Provided material
★ ★ ★ ★

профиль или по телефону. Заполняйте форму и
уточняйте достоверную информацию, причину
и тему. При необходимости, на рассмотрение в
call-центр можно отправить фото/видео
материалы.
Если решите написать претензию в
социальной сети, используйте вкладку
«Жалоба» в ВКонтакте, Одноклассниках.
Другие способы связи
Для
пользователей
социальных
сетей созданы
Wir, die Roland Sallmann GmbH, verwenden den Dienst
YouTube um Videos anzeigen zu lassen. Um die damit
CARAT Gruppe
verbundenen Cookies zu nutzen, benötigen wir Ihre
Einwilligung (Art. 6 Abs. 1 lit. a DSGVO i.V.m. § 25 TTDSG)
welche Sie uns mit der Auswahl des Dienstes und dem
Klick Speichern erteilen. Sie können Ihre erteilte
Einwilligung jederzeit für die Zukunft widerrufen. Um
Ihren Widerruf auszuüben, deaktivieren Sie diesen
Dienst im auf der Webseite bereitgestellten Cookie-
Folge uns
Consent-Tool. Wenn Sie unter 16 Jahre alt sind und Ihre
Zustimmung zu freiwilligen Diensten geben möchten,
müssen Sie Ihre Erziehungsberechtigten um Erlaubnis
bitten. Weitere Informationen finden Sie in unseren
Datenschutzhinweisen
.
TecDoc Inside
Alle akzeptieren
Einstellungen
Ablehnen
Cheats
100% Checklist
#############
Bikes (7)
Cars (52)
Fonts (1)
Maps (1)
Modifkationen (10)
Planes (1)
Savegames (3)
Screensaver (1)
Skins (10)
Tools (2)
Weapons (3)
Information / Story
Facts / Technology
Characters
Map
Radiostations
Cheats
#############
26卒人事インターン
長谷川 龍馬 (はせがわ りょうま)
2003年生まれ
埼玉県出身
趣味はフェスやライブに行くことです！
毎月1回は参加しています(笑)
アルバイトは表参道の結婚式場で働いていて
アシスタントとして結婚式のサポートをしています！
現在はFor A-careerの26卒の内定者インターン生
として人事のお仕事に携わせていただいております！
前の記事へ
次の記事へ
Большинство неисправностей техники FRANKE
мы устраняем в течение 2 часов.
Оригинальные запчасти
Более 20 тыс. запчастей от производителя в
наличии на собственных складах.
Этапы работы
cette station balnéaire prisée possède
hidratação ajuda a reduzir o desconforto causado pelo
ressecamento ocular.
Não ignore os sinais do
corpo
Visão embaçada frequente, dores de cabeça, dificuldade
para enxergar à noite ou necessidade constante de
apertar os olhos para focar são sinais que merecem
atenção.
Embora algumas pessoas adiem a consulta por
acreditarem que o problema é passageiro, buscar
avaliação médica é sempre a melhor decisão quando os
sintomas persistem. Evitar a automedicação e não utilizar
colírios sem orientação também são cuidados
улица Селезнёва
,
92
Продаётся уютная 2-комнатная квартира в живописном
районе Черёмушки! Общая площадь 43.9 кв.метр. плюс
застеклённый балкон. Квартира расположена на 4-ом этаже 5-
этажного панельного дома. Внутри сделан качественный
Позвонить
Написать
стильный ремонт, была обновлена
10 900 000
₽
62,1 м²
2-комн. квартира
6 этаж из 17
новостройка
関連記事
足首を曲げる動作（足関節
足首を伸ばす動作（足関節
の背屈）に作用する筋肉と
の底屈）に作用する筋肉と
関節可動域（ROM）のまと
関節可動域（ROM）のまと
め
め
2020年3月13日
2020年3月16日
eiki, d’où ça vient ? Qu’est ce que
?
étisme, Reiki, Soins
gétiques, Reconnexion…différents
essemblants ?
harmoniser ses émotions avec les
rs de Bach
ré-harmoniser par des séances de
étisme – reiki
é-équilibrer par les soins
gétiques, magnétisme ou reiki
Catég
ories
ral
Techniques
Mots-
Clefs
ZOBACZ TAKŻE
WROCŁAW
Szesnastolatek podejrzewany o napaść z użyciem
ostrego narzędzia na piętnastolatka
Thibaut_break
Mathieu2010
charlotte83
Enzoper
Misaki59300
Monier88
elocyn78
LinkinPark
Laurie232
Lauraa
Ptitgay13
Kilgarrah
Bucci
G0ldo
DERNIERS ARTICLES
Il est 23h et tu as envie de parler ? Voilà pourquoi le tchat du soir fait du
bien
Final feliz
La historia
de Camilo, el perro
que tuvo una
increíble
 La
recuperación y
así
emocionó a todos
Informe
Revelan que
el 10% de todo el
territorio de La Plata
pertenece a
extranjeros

★ ★ ★ ★

About this task
Write out the lines above exactly, but only from the one containing "La historia" through the last one.

Answer to the problem
La historia
de Camilo, el perro
que tuvo una
increíble
 La
recuperación y
así
emocionó a todos
Informe
Revelan que
el 10% de todo el
territorio de La Plata
pertenece a
extranjeros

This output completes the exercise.